══ RECORDS SHOWN ══

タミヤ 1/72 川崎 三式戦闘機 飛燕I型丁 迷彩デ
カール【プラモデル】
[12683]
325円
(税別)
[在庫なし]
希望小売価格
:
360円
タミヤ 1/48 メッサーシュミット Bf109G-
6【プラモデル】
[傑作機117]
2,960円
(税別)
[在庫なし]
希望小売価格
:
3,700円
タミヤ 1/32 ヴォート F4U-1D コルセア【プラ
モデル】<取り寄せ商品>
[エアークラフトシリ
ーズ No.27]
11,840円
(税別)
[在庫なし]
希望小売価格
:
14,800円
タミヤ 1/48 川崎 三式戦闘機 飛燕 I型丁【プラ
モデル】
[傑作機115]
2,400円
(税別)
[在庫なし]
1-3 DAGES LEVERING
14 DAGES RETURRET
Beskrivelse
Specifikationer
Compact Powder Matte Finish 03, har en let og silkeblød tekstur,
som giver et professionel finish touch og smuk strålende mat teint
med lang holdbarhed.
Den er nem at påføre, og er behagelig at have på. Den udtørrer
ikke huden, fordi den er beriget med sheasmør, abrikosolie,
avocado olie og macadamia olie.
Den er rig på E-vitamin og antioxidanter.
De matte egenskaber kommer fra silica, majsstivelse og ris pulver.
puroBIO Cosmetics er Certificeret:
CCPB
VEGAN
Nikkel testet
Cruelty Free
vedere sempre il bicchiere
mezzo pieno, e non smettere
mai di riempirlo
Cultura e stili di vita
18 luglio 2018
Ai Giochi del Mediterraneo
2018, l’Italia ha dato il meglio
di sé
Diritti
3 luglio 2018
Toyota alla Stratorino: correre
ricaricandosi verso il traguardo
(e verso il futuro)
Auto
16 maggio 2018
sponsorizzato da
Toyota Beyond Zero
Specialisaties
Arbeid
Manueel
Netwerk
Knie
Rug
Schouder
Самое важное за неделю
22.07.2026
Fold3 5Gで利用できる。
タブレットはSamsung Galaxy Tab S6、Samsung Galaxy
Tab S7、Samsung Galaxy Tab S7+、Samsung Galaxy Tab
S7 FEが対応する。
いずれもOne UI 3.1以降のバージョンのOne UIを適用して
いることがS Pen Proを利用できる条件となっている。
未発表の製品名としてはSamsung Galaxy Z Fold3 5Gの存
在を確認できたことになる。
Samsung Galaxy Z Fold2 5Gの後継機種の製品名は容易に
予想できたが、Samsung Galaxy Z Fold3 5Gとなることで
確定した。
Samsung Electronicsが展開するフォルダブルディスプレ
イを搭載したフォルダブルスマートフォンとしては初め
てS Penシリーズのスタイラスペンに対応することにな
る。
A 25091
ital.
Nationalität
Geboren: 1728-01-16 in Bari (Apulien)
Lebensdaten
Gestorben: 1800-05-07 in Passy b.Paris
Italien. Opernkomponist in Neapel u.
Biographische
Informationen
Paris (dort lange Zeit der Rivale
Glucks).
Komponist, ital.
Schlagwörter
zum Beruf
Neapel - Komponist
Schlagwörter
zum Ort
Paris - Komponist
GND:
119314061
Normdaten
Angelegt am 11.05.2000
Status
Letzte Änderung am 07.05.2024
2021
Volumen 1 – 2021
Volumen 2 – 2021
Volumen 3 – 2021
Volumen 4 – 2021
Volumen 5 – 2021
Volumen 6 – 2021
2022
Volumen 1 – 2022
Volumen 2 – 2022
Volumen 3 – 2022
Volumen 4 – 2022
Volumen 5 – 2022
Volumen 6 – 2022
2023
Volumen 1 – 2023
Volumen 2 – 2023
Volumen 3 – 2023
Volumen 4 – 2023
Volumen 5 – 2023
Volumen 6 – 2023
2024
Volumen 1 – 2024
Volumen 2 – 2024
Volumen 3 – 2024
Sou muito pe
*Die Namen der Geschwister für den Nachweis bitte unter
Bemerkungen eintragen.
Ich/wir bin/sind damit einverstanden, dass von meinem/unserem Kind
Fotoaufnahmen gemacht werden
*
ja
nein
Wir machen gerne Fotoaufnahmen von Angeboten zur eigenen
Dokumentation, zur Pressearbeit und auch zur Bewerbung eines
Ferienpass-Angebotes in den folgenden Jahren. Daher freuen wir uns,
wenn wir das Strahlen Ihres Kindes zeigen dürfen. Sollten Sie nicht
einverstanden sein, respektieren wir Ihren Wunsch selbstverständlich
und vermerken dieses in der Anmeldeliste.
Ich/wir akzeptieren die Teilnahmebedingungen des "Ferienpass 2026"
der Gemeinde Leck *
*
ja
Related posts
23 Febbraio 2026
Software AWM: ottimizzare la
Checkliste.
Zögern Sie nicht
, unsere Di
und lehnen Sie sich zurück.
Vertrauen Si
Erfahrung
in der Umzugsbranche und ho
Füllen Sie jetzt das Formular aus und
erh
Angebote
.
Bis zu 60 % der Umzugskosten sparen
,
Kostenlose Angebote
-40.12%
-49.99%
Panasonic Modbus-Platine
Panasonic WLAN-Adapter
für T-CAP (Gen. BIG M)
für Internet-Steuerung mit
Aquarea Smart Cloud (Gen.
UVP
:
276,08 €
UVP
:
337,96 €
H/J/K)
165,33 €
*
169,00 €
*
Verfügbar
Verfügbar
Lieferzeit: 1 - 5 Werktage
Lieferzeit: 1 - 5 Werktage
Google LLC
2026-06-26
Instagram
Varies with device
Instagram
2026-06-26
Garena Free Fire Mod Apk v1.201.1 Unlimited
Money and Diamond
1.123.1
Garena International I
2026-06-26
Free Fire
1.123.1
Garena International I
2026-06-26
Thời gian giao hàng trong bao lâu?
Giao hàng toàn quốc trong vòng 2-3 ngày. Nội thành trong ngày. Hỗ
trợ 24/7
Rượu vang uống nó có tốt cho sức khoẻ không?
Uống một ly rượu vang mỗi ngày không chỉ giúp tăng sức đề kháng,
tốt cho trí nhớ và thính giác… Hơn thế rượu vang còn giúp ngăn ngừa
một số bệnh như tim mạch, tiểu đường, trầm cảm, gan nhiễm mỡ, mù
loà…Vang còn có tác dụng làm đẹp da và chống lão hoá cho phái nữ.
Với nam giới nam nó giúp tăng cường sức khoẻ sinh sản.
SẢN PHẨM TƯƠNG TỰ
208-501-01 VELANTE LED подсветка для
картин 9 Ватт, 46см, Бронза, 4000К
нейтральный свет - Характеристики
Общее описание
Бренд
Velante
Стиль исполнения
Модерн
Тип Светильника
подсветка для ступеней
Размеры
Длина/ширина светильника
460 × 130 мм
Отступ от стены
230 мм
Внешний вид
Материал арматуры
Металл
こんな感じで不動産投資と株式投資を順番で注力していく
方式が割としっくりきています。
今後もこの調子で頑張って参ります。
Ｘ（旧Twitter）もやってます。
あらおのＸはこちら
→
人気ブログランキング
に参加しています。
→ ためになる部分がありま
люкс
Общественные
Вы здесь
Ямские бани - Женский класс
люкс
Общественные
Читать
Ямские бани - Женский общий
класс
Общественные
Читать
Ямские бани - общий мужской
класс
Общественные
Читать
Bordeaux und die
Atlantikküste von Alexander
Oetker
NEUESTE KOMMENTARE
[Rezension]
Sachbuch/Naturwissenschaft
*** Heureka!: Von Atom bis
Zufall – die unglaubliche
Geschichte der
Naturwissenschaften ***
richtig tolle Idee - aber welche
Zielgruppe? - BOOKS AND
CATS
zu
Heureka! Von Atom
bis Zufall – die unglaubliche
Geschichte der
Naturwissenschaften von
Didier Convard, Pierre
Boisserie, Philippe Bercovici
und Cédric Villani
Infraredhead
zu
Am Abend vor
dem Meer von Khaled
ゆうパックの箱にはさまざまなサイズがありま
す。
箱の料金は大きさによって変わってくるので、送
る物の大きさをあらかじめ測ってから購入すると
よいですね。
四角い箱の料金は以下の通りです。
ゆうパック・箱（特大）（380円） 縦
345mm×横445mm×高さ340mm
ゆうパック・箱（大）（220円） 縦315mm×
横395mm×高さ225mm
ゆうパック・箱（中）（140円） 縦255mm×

═══

:: DIRECTIONS ::
Only the lines from the one with "bis Zufall – die unglaubliche" through the last line of the records belong in the answer, each copied exactly.

:: SOLUTION TO THIS TASK ::
bis Zufall – die unglaubliche
Geschichte der
Naturwissenschaften von
Didier Convard, Pierre
Boisserie, Philippe Bercovici
und Cédric Villani
Infraredhead
zu
Am Abend vor
dem Meer von Khaled
ゆうパックの箱にはさまざまなサイズがありま
す。
箱の料金は大きさによって変わってくるので、送
る物の大きさをあらかじめ測ってから購入すると
よいですね。
四角い箱の料金は以下の通りです。
ゆうパック・箱（特大）（380円） 縦
345mm×横445mm×高さ340mm
ゆうパック・箱（大）（220円） 縦315mm×
横395mm×高さ225mm
ゆうパック・箱（中）（140円） 縦255mm×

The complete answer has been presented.